Strain-gage load cells convert the load acting on them into electrical signals. The gauges themselves are bonded onto a beam or structural member that deforms when weight is applied. In most cases, four strain gages are used to obtain maximum sensitivity and temperature compensation. Two of the gauges are usually in tension, and two in compression, and are wired with compensation adjustments as shown in Figure 7-2. When weight is applied, the strain changes the electrical resistance of the gauges in proportion to the load. Other load cells are fading into obscurity, as strain gage load cells continue to increase their accuracy and lower their unit costs.

Styles of Load Cells

Compression Load Cells
Compression load cells often have an integral button design. They are ideal for mounting where space is restricted. They offer excellent long term stability.
   
Compression/Tension Load Cells
Compression/tension load cells can be used for applications where the load may go from tension to compression and vice versa. They are ideal for space restricted environments. Threaded ends facilitate easy installation.

S-Beam Load Cells
S-Beam load cells get their name from their S shape. S-Beam load cells can provide an output if under tension or compression. Applications include tank level, hoppers and truck scales. They provide superior side load rejection.

Bending Beam Load Cells
Used in multiple load cell applications, tank weighing and industrial process control. They feature low profile construction for integration into restricted areas.

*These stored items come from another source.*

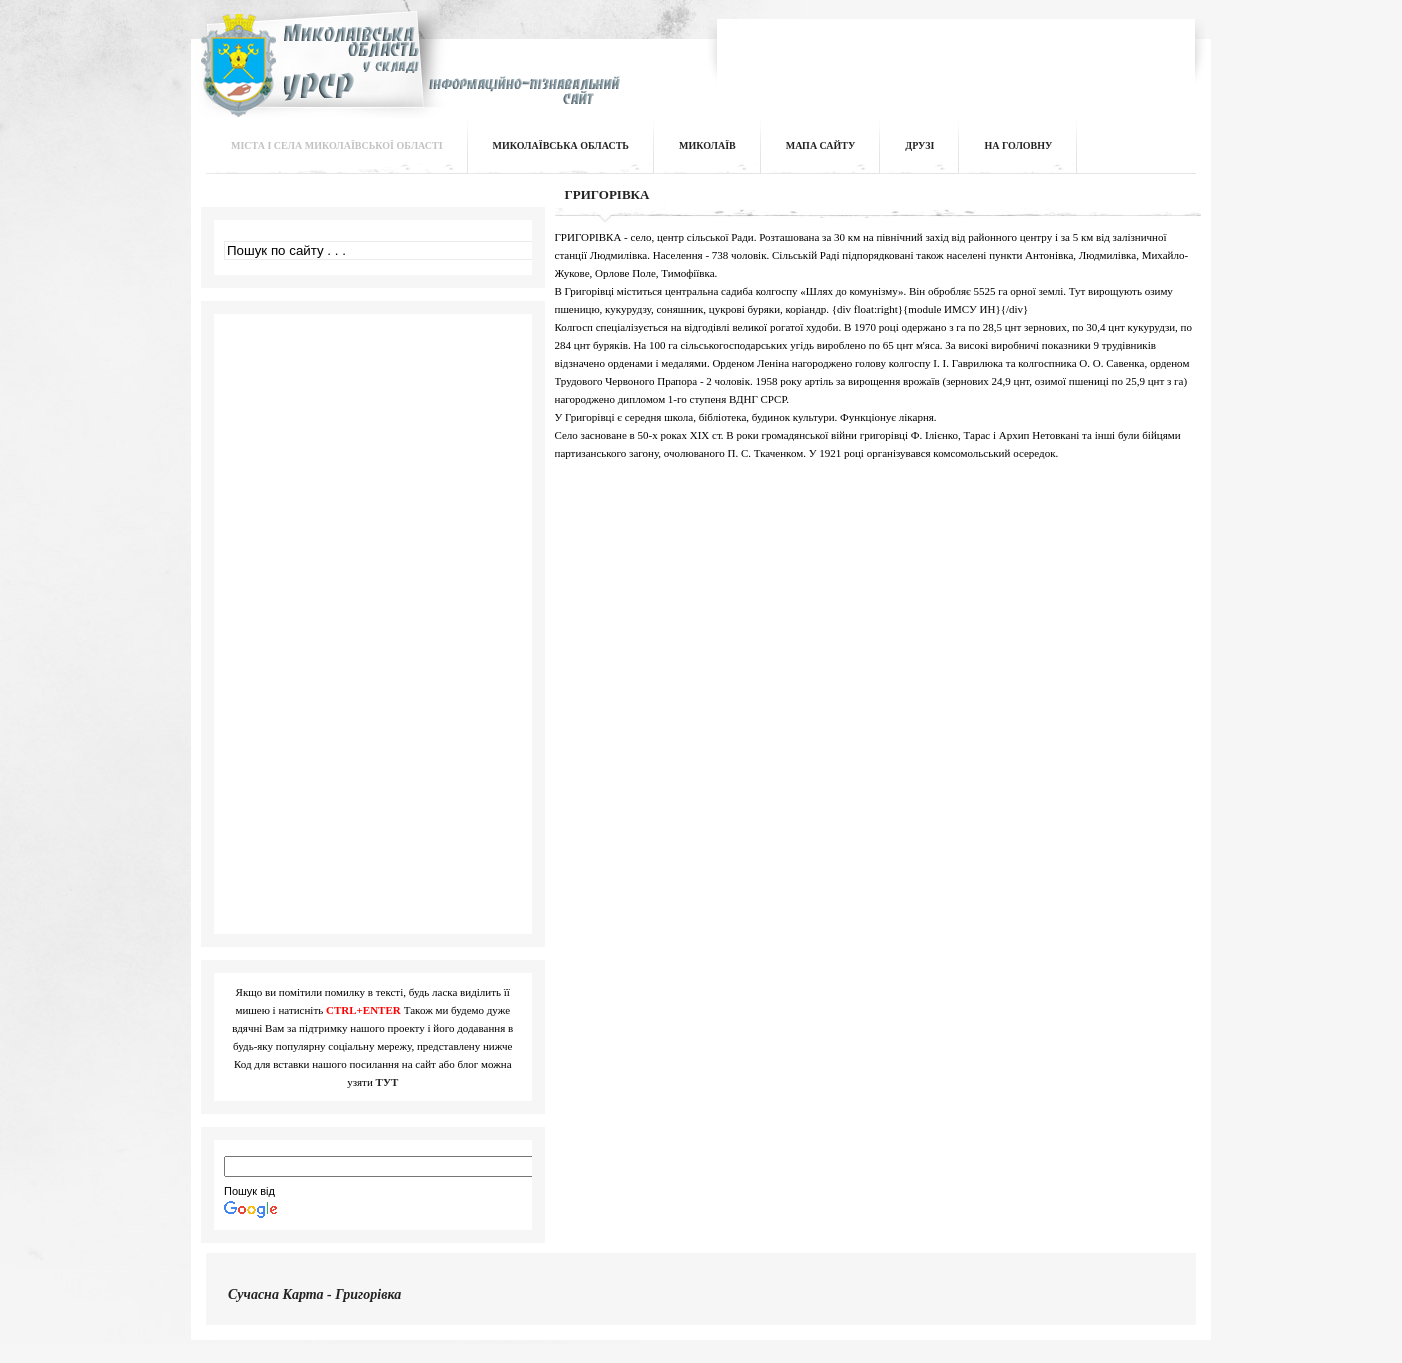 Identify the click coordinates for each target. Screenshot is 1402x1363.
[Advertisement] (957, 54)
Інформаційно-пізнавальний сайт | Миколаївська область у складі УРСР (407, 76)
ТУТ (387, 1082) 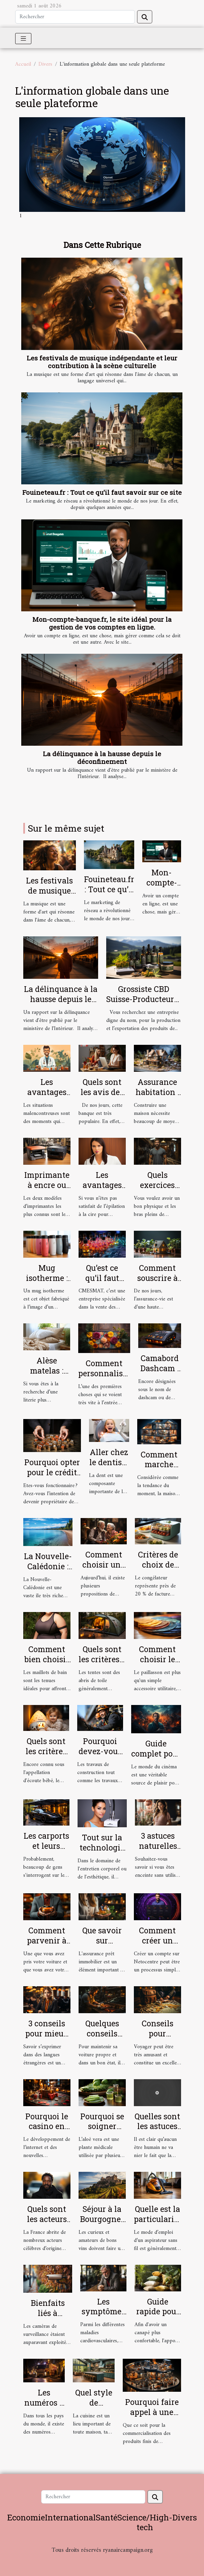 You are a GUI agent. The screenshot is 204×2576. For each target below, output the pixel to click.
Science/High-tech (144, 2522)
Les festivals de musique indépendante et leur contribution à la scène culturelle (102, 362)
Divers (45, 64)
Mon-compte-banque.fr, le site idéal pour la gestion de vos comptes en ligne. (102, 623)
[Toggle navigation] (23, 38)
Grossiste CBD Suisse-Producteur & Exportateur (143, 999)
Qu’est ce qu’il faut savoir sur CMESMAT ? (102, 1283)
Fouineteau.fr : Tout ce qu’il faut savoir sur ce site (102, 492)
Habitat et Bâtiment (102, 2559)
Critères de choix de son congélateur (158, 1569)
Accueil (23, 64)
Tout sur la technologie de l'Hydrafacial (102, 1852)
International (70, 2517)
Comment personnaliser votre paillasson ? (104, 1378)
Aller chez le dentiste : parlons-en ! (109, 1467)
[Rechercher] (75, 17)
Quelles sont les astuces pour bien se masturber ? (157, 2131)
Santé (106, 2517)
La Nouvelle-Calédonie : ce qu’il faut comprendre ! (47, 1571)
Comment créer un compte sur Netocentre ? (157, 1945)
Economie (26, 2517)
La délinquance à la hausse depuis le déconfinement (102, 757)
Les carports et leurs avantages (46, 1846) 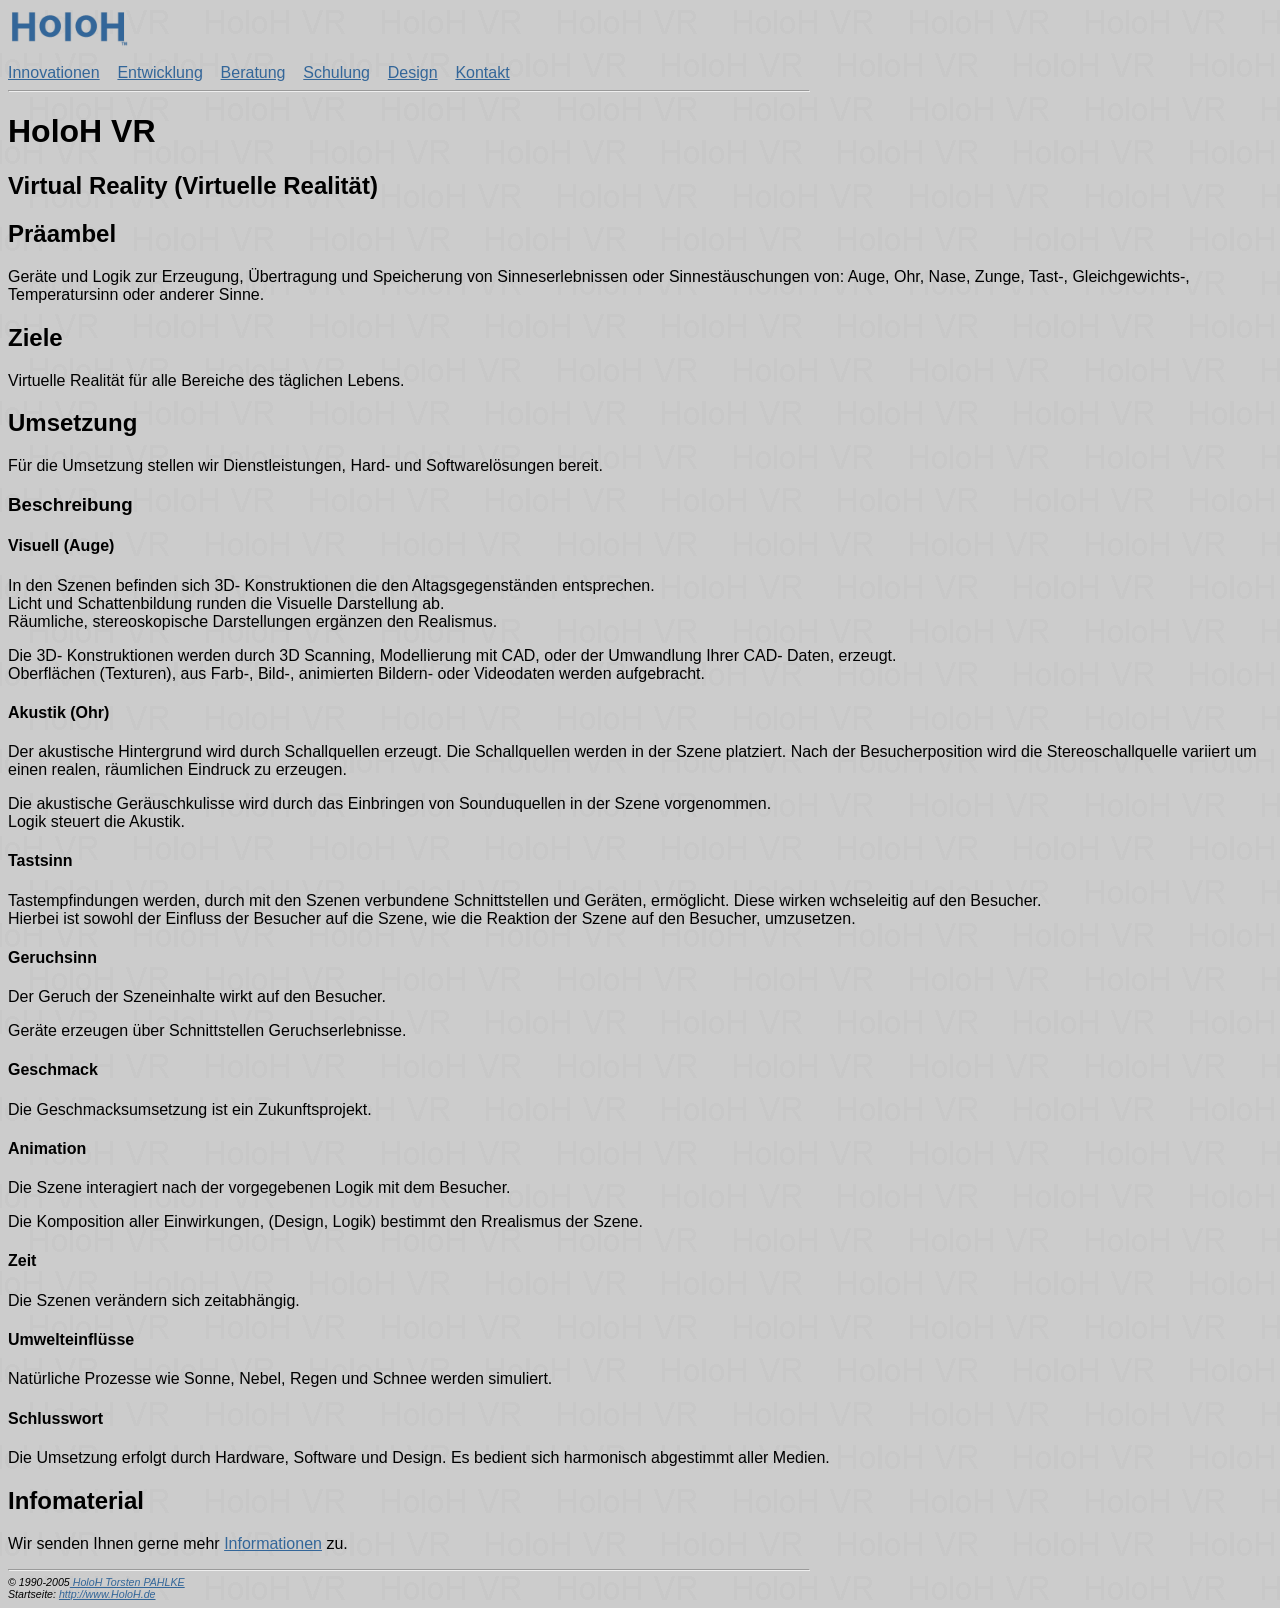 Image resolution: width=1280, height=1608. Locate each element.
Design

Platform and Single Point Load Cells
Platform and single point load cells are used to commercial and industrial weighing systems. They provide accurate readings regardless of the position of the load on the platform.

Canister Load Cells

Canister load cells are used for single and multi-weighing applications. Many feature an all stainless steel design and are hermetically sealed for washdown and wet areas.

Low Profile Load Cells
Compression and tension/compression load cells. Mounting holes and female threads provide easy installation. Used frequently in weighing research and in-line force monitoring.